The Yard at Martha's Vineyard – Providing Creation Residencies for artists. This unique residency program provides room, board, transport, and stipend to both upcoming and established artists from around the world to live, work, create and perform on the Yard’s campus. Temple & her husband, a former modern dancer have been involved in supporting dance and choreography for decades.
Read more about Temple St. Clair’s philanthropic endeavors.
Key Goals for 2021
Instill an ongoing Sustainability “mindset” throughout the TSC culture.
Establish that a minimum 90% of gemstones in TSC jewelry are deemed “responsible & sustainable” through proper documentation or otherwise reliable forms of verification. Our goal will be 100% compliance by the end of 2021.

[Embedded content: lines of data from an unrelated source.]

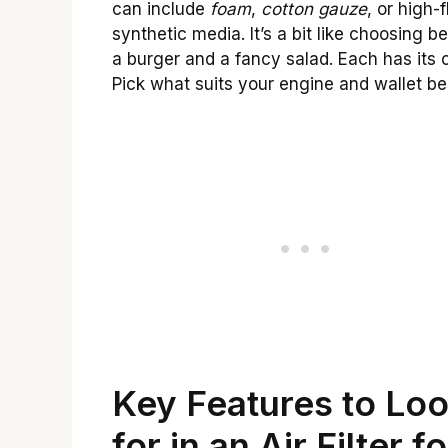
can include
foam
,
cotton gauze
, or high-
synthetic media. It’s a bit like choosing 
a burger and a fancy salad. Each has its 
Pick what suits your engine and wallet be
Key Features to Lo
for in an Air Filter fo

Forge relationships with NGO’s that can support TSC’s suppliers in establishing sustainability “frameworks” that ensure greater confidence in supply chain practices.
Ensure that TSC shipping and packaging supplies are composed of eco-friendly materials. Require that our suppliers ship to us with only recyclable and/or compostable materials.
Working towards 100% plastic free workplace. Actively seeking alternatives to plastic bag usage for jewelry storage.
Eliminate personal single-use plastics in the workplace, particularly take-out containers. To help the TSC team achieve this goal, we will work to identify local vendors that provide sustainable delivery systems.
Review and upgrade (where possible) office lighting, AC, heating, electrical, and appliances for those with optimal energy efficiency.
Expand our philanthropic focus to create evergreen initiatives that continue to support community, conservation and art.